[Excerpts from a dataset]
• • •
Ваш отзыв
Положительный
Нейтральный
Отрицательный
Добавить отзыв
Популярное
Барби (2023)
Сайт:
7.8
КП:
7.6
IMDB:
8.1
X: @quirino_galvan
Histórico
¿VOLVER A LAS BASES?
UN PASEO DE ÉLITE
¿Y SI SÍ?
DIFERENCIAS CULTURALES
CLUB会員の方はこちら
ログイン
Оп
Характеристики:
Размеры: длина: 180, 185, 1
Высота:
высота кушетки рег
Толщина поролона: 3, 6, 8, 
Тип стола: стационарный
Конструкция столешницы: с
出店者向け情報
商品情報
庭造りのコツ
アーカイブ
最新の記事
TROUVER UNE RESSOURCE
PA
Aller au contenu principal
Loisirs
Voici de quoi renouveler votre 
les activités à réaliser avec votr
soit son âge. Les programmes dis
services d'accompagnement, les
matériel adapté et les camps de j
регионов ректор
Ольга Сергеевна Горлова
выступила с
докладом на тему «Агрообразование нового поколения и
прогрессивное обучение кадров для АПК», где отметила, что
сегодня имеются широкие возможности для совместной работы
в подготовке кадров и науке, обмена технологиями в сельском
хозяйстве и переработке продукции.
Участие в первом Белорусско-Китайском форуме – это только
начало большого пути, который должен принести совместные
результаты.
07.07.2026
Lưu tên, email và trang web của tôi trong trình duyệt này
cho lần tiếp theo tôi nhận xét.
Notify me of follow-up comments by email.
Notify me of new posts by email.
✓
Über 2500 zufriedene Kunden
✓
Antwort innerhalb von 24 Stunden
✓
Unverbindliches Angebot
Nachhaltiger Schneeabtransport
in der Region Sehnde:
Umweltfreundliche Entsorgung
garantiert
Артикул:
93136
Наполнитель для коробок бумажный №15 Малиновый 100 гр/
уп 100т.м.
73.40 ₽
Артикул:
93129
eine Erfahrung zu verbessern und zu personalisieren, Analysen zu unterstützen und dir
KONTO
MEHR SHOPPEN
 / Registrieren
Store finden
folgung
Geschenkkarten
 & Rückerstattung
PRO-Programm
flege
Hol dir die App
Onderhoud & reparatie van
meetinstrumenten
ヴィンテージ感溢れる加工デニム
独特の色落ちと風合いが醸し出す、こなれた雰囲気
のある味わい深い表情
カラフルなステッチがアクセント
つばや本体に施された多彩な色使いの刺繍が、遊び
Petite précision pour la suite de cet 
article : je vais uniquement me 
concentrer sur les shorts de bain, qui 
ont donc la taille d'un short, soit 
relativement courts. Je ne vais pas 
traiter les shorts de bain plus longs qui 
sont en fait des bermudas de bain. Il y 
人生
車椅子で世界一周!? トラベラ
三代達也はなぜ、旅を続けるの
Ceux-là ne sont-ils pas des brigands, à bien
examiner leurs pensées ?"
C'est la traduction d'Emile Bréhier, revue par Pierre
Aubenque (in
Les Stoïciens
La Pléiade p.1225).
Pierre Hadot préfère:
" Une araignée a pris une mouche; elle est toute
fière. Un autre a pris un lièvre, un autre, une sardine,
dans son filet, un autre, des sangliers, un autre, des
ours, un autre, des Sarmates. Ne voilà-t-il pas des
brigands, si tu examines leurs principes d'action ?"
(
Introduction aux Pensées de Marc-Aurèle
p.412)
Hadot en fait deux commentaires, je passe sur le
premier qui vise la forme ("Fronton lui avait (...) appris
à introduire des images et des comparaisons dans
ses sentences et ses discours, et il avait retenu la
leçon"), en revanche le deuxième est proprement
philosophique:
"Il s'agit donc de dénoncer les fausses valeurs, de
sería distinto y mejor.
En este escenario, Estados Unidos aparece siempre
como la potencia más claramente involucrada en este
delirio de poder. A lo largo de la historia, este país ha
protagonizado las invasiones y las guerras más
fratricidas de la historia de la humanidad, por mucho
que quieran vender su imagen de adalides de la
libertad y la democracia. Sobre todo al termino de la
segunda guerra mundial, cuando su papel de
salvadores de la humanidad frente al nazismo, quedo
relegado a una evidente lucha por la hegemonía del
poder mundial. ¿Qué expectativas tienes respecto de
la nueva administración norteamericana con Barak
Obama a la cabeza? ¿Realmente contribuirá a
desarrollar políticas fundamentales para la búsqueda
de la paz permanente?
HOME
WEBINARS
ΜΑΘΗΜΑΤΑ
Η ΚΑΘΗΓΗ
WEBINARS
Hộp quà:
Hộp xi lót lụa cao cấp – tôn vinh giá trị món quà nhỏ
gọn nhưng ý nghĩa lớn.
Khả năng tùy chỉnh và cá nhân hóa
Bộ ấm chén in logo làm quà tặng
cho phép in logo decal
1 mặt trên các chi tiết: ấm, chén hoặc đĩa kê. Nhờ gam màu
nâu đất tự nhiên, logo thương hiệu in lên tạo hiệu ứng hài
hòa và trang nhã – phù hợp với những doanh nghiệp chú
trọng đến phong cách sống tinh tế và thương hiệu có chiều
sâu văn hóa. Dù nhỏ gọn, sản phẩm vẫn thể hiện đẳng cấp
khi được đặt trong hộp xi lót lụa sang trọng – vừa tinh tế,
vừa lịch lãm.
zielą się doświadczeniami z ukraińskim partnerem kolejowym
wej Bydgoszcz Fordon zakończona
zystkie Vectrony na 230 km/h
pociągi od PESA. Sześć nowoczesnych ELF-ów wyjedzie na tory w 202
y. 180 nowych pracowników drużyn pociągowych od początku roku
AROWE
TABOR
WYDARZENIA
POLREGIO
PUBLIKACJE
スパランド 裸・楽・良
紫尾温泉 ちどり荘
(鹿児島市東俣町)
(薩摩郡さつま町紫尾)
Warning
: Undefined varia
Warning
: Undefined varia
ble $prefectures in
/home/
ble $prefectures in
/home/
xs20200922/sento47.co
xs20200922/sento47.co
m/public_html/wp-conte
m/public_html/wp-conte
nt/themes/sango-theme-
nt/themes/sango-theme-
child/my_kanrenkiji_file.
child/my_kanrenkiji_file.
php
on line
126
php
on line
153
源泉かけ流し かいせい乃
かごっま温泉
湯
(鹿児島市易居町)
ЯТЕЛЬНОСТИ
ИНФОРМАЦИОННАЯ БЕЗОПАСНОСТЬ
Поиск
• • •
* TASK ITEM
Return every line from the entries that holds the string "fait".

* REPLY
sont en fait des bermudas de bain. Il y 
Hadot en fait deux commentaires, je passe sur le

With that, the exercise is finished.